Saved entries:
▼

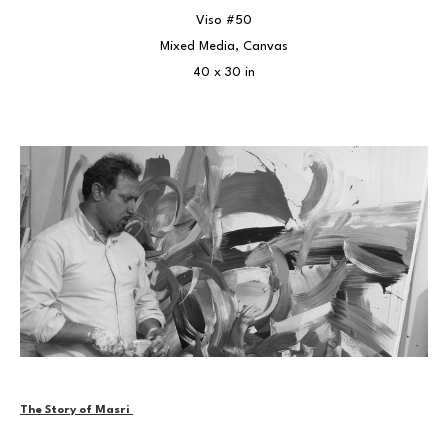
Viso #50
Mixed Media, Canvas
40 x 30 in
The Story of Masri 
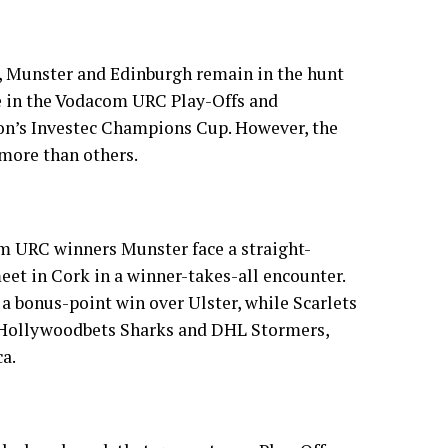
n, Munster and Edinburgh remain in the hunt
ce in the Vodacom URC Play-Offs and
son’s Investec Champions Cup. However, the
 more than others.
 URC winners Munster face a straight-
eet in Cork in a winner-takes-all encounter.
 a bonus-point win over Ulster, while Scarlets
 Hollywoodbets Sharks and DHL Stormers,
ca.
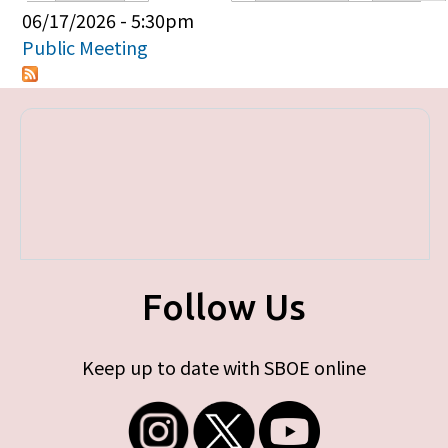
Primary tabs
06/17/2026 - 5:30pm
Public Meeting
Follow Us
Keep up to date with SBOE online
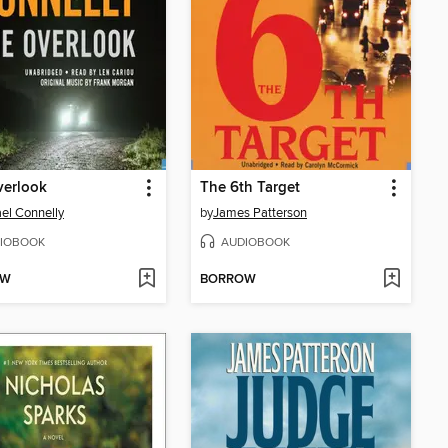
verlook
The 6th Target
el Connelly
by
James Patterson
IOBOOK
AUDIOBOOK
OW
BORROW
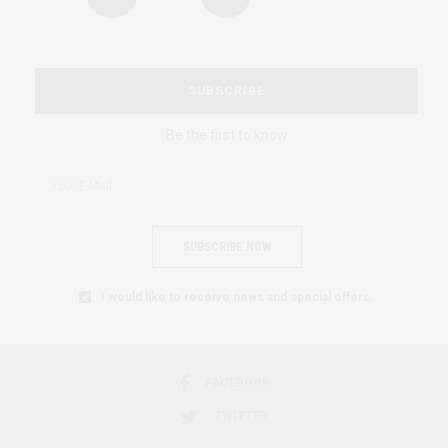
SUBSCRIBE
Be the first to know
SUBSCRIBE NOW
I would like to receive news and special offers.
FACEBOOK
TWITTER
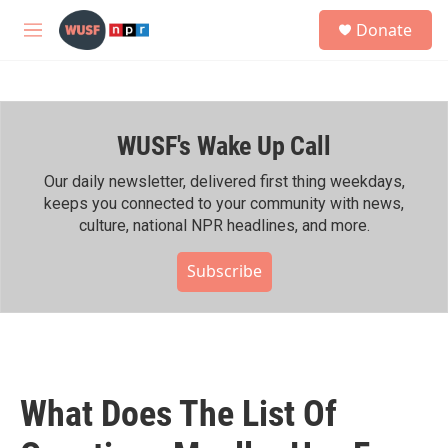
Skip to main content
S
Donate
e
M
a
e
r
n
c
u
h
WUSF's Wake Up Call
u
e
r
Our daily newsletter, delivered first thing weekdays,
y
keeps you connected to your community with news,
culture, national NPR headlines, and more.
Subscribe
What Does The List Of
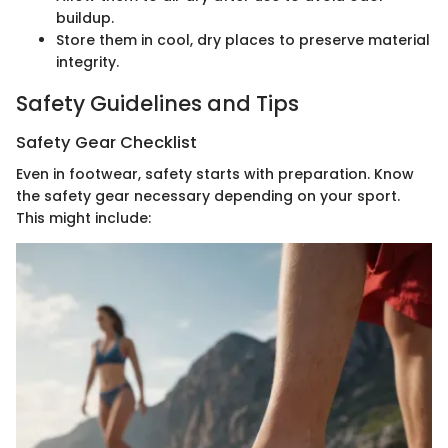
buildup.
Store them in cool, dry places to preserve material
integrity.
Safety Guidelines and Tips
Safety Gear Checklist
Even in footwear, safety starts with preparation. Know
the safety gear necessary depending on your sport.
This might include:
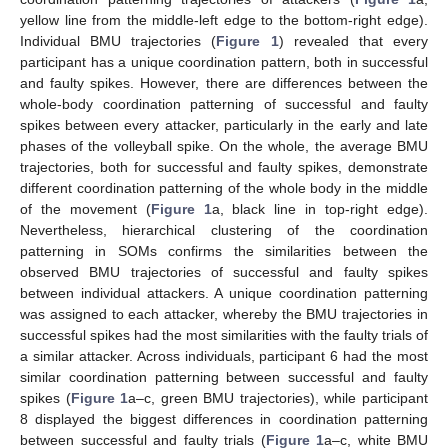
yellow line from the middle-left edge to the bottom-right edge).
Individual BMU trajectories (
Figure 1
) revealed that every
participant has a unique coordination pattern, both in successful
and faulty spikes. However, there are differences between the
whole-body coordination patterning of successful and faulty
spikes between every attacker, particularly in the early and late
phases of the volleyball spike. On the whole, the average BMU
trajectories, both for successful and faulty spikes, demonstrate
different coordination patterning of the whole body in the middle
of the movement (
Figure 1
a, black line in top-right edge).
Nevertheless, hierarchical clustering of the coordination
patterning in SOMs confirms the similarities between the
observed BMU trajectories of successful and faulty spikes
between individual attackers. A unique coordination patterning
was assigned to each attacker, whereby the BMU trajectories in
successful spikes had the most similarities with the faulty trials of
a similar attacker. Across individuals, participant 6 had the most
similar coordination patterning between successful and faulty
spikes (
Figure 1
a–c, green BMU trajectories), while participant
8 displayed the biggest differences in coordination patterning
between successful and faulty trials (
Figure 1
a–c, white BMU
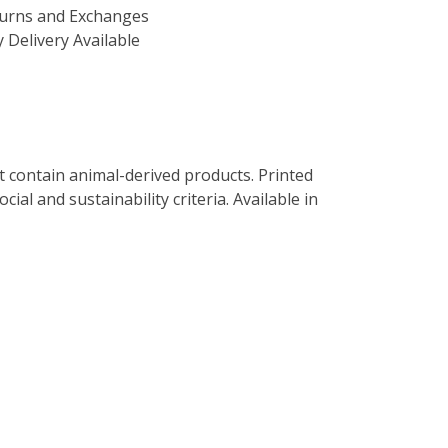
turns and Exchanges
 Delivery Available
t contain animal-derived products. Printed
al and sustainability criteria. Available in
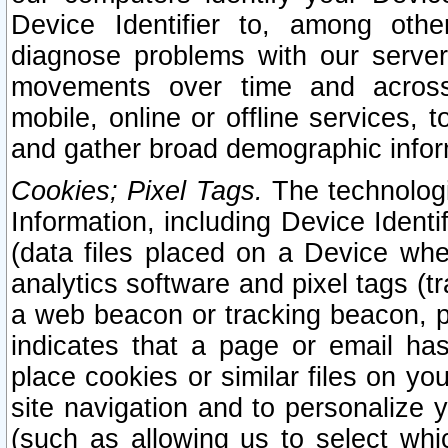
Device Identifier to, among othe
diagnose problems with our server
movements over time and across 
mobile, online or offline services, 
and gather broad demographic infor
Cookies; Pixel Tags.
The technologi
Information, including Device Identif
(data files placed on a Device when
analytics software and pixel tags (
a web beacon or tracking beacon, p
indicates that a page or email h
place cookies or similar files on you
site navigation and to personalize y
(such as allowing us to select whic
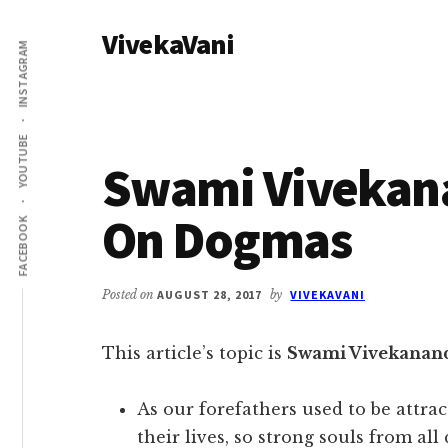
Additional
Skip
Skip
VivekaVani
to
to
menu
INSTAGRAM
main
primary
Voice
content
sidebar
of
Vivekananda
YOUTUBE
Swami Vivekan
On Dogmas
FACEBOOK
Posted on
AUGUST 28, 2017
by
VIVEKAVANI
This article’s topic is
Swami Vivekanan
As our forefathers used to be attrac
their lives, so strong souls from all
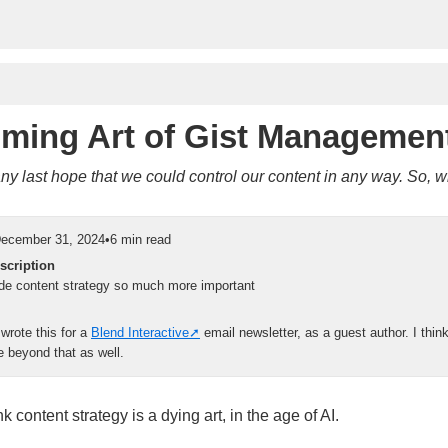
ming Art of Gist Managemen
 any last hope that we could control our content in any way. So,
ecember 31, 2024
•
6 min read
scription
de content strategy so much more important
y wrote this for a
Blend Interactive
email newsletter, as a guest author. I thin
beyond that as well.
k content strategy is a dying art, in the age of AI.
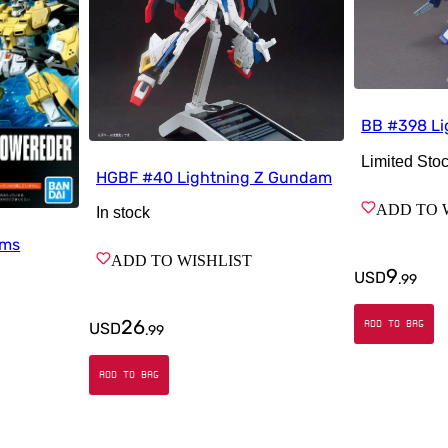
BB #398 L
Limited Sto
HGBF #40 Lightning Z Gundam
ADD TO 
In stock
rms
ADD TO WISHLIST
9
USD
.
99
26
ADD TO BAG
USD
.
99
ADD TO BAG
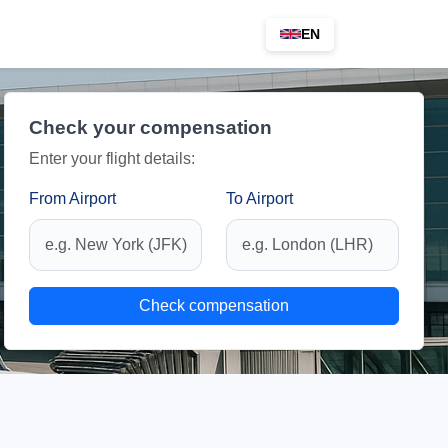
EN
Check your compensation
Enter your flight details:
From Airport
To Airport
Check compensation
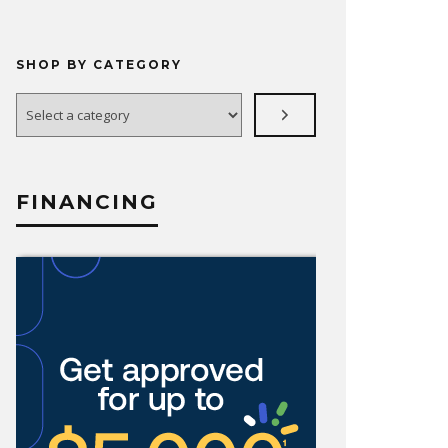
SHOP BY CATEGORY
Select
a
category
FINANCING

▲

- _What you have to do_
Could you repeat all of the data exactly, minus the pictures?

- _Answer for this exercise_
Viso #50
Mixed Media, Canvas
40 x 30 in
The Story of Masri 
n, Munster and Edinburgh remain in the hunt
ce in the Vodacom URC Play-Offs and
son’s Investec Champions Cup. However, the
 more than others.
 URC winners Munster face a straight-
eet in Cork in a winner-takes-all encounter.
 a bonus-point win over Ulster, while Scarlets
 Hollywoodbets Sharks and DHL Stormers,
ca.
Primary tabs
06/17/2026 - 5:30pm
Public Meeting
Follow Us
Keep up to date with SBOE online
verlook
The 6th Target
el Connelly
by
James Patterson
IOBOOK
AUDIOBOOK
OW
BORROW
SUBSCRIBE
Be the first to know
SUBSCRIBE NOW
I would like to receive news and special offers.
FACEBOOK
TWITTER
Skip to main content
S
Donate
e
M
a
e
r
n
c
u
h
WUSF's Wake Up Call
u
e
r
Our daily newsletter, delivered first thing weekdays,
y
keeps you connected to your community with news,
culture, national NPR headlines, and more.
Subscribe
What Does The List Of
buildup.
Store them in cool, dry places to preserve material
integrity.
Safety Guidelines and Tips
Safety Gear Checklist
Even in footwear, safety starts with preparation. Know
the safety gear necessary depending on your sport.
This might include:
yellow line from the middle-left edge to the bottom-right edge).
Individual BMU trajectories (
Figure 1
) revealed that every
participant has a unique coordination pattern, both in successful
and faulty spikes. However, there are differences between the
whole-body coordination patterning of successful and faulty
spikes between every attacker, particularly in the early and late
phases of the volleyball spike. On the whole, the average BMU
trajectories, both for successful and faulty spikes, demonstrate
different coordination patterning of the whole body in the middle
of the movement (
Figure 1
a, black line in top-right edge).
Nevertheless, hierarchical clustering of the coordination
patterning in SOMs confirms the similarities between the
observed BMU trajectories of successful and faulty spikes
between individual attackers. A unique coordination patterning
was assigned to each attacker, whereby the BMU trajectories in
successful spikes had the most similarities with the faulty trials of
a similar attacker. Across individuals, participant 6 had the most
similar coordination patterning between successful and faulty
spikes (
Figure 1
a–c, green BMU trajectories), while participant
8 displayed the biggest differences in coordination patterning
between successful and faulty trials (
Figure 1
a–c, white BMU
turns and Exchanges
 Delivery Available
t contain animal-derived products. Printed
al and sustainability criteria. Available in
Device Identifier to, among othe
diagnose problems with our server
movements over time and across 
mobile, online or offline services, 
and gather broad demographic infor
Cookies; Pixel Tags.
The technologi
Information, including Device Identif
(data files placed on a Device when
analytics software and pixel tags (
a web beacon or tracking beacon, p
indicates that a page or email h
place cookies or similar files on you
site navigation and to personalize y
(such as allowing us to select whic
Additional
Skip
Skip
VivekaVani
to
to
menu
INSTAGRAM
main
primary
Voice
content
sidebar
of
Vivekananda
YOUTUBE
Swami Vivekan
On Dogmas
FACEBOOK
Posted on
AUGUST 28, 2017
by
VIVEKAVANI
This article’s topic is
Swami Vivekanan
As our forefathers used to be attrac
their lives, so strong souls from all
ming Art of Gist Managemen
 any last hope that we could control our content in any way. So,
ecember 31, 2024
•
6 min read
scription
de content strategy so much more important
y wrote this for a
Blend Interactive
email newsletter, as a guest author. I thin
beyond that as well.
k content strategy is a dying art, in the age of AI.
BB #398 L
Limited Sto
HGBF #40 Lightning Z Gundam
ADD TO 
In stock
rms
ADD TO WISHLIST
9
USD
.
99
26
ADD TO BAG
USD
.
99
ADD TO BAG
EN
Check your compensation
Enter your flight details:
From Airport
To Airport
Check compensation
SHOP BY CATEGORY
Select
a
category
FINANCING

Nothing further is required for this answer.